(SUPPLIED INFORMATION begins)

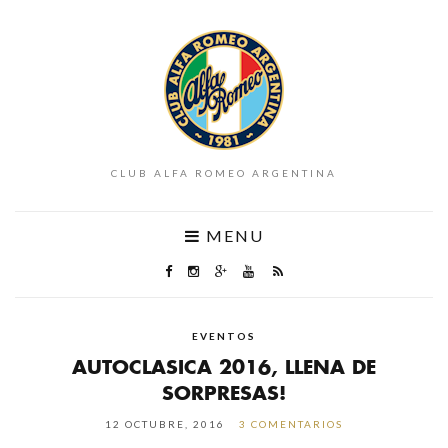
CLUB ALFA ROMEO ARGENTINA
MENU
EVENTOS
AUTOCLASICA 2016, LLENA DE
SORPRESAS!
12 OCTUBRE, 2016
3 COMENTARIOS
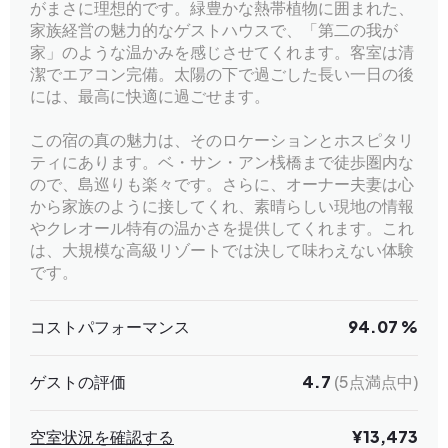
がまさに理想的です。緑豊かな熱帯植物に囲まれた、
家族経営の魅力的なゲストハウスで、「第二の我が
家」のような温かみを感じさせてくれます。客室は清
潔でエアコン完備。太陽の下で過ごした長い一日の後
には、最高に快適に過ごせます。
この宿の真の魅力は、そのロケーションとホスピタリ
ティにあります。ベ・サン・アン桟橋まで徒歩圏内な
ので、島巡りも楽々です。さらに、オーナー夫妻は心
から家族のように接してくれ、素晴らしい現地の情報
やクレオール特有の温かさを提供してくれます。これ
は、大規模な高級リゾートでは決して味わえない体験
です。
コストパフォーマンス
94.07 %
ゲストの評価
4.7
(5点満点中)
空室状況を確認する
¥13,473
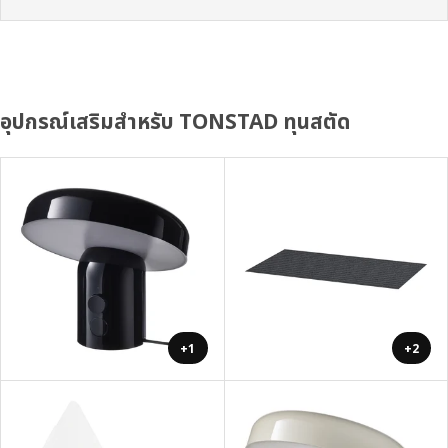
อุปกรณ์เสริมสำหรับ TONSTAD ทุนสตัด
+1
+2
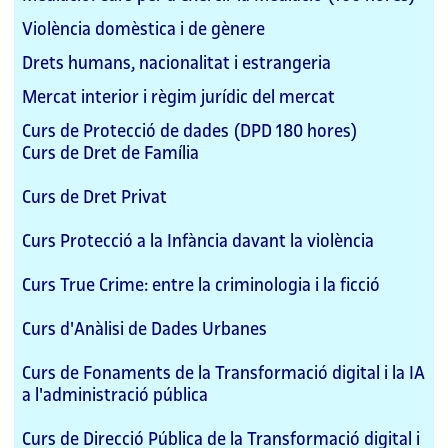
Violència domèstica i de gènere
Drets humans, nacionalitat i estrangeria
Mercat interior i règim jurídic del mercat
Curs de Protecció de dades (DPD 180 hores)
Curs de Dret de Família
Curs de Dret Privat
Curs Protecció a la Infància davant la violència
Curs True Crime: entre la criminologia i la ficció
Curs d'Anàlisi de Dades Urbanes
Curs de Fonaments de la Transformació digital i la IA
a l'administració pública
Curs de Direcció Pública de la Transformació digital i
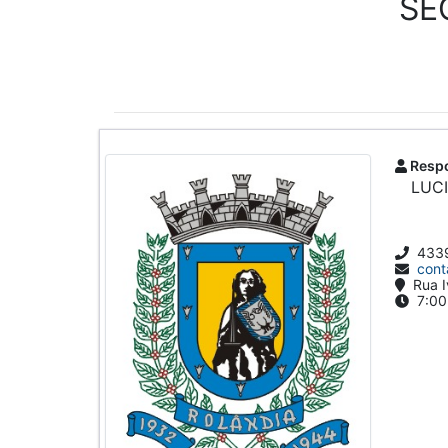
SE
Respo
LUC
4339
cont
Rua I
7:00 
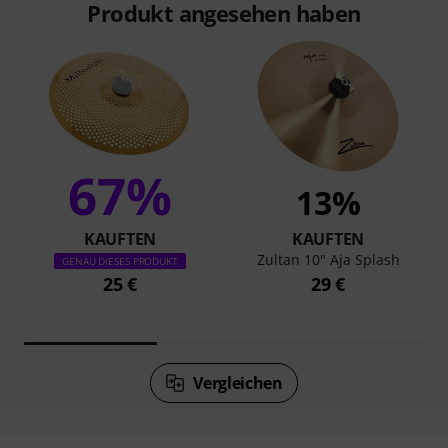
Produkt angesehen haben
67%
13%
KAUFTEN
KAUFTEN
Zultan 10" Aja Splash
GENAU DIESES PRODUKT
25 €
29 €
Vergleichen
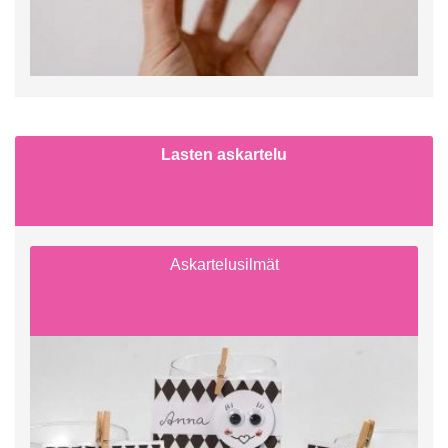
Lasten askartelu
Askartelusilmät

(SUPPLIED INFORMATION ends)

* **EXERCISE REQUIREMENTS**
Leave out any pictures, please, and quote only the lines from the top of the data through the line that contains "Mercat interior i règim jurídic del mercat".

* **ANSWER BELOW**
CLUB ALFA ROMEO ARGENTINA
MENU
EVENTOS
AUTOCLASICA 2016, LLENA DE
SORPRESAS!
12 OCTUBRE, 2016
3 COMENTARIOS
がまさに理想的です。緑豊かな熱帯植物に囲まれた、
家族経営の魅力的なゲストハウスで、「第二の我が
家」のような温かみを感じさせてくれます。客室は清
潔でエアコン完備。太陽の下で過ごした長い一日の後
には、最高に快適に過ごせます。
この宿の真の魅力は、そのロケーションとホスピタリ
ティにあります。ベ・サン・アン桟橋まで徒歩圏内な
ので、島巡りも楽々です。さらに、オーナー夫妻は心
から家族のように接してくれ、素晴らしい現地の情報
やクレオール特有の温かさを提供してくれます。これ
は、大規模な高級リゾートでは決して味わえない体験
です。
コストパフォーマンス
94.07 %
ゲストの評価
4.7
(5点満点中)
空室状況を確認する
¥13,473
อุปกรณ์เสริมสำหรับ TONSTAD ทุนสตัด
+1
+2
Violència domèstica i de gènere
Drets humans, nacionalitat i estrangeria
Mercat interior i règim jurídic del mercat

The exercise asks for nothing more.